**EXERCISE OBJECTIVE:** Among the entries that follow, find the lines containing the string "Castro" and copy them.

**INPUT DATA:**
Start of Block
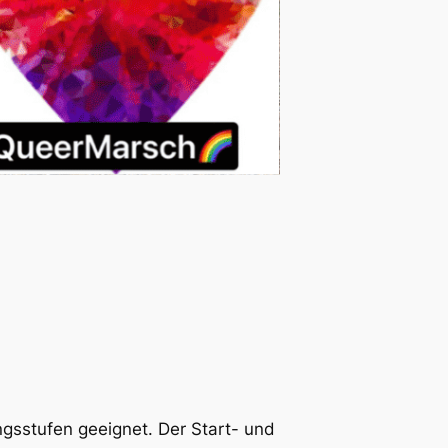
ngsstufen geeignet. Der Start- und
End of Block
Start of Block
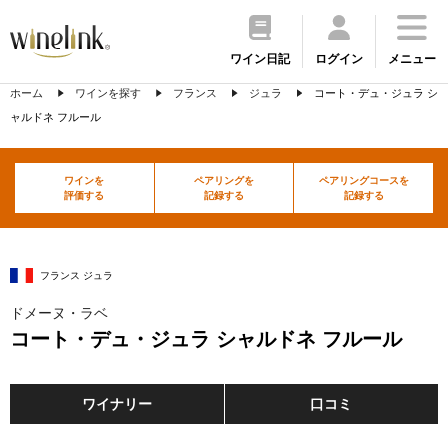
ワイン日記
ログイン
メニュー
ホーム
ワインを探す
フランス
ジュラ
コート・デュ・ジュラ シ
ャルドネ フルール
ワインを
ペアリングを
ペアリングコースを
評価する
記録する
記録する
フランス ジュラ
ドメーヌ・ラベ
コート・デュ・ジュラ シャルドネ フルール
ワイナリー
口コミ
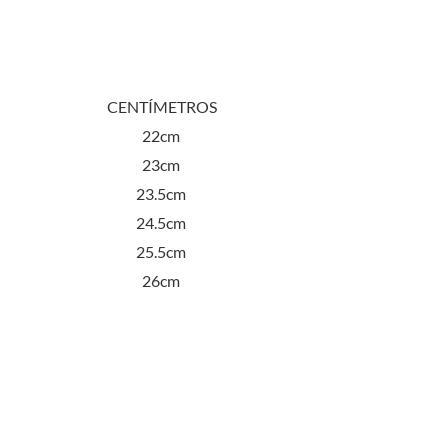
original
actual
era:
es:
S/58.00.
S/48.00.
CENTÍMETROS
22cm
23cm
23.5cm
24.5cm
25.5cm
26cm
End of Block
Start of Block
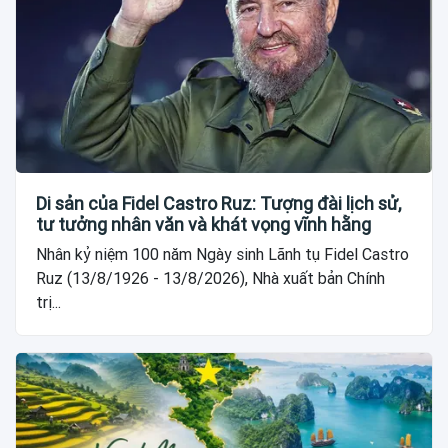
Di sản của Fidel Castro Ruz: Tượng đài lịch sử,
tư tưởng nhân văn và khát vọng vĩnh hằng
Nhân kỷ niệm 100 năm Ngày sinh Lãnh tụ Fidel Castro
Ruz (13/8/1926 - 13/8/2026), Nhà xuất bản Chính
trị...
End of Block
**ANSWER SPACE:**
Di sản của Fidel Castro Ruz: Tượng đài lịch sử,
Nhân kỷ niệm 100 năm Ngày sinh Lãnh tụ Fidel Castro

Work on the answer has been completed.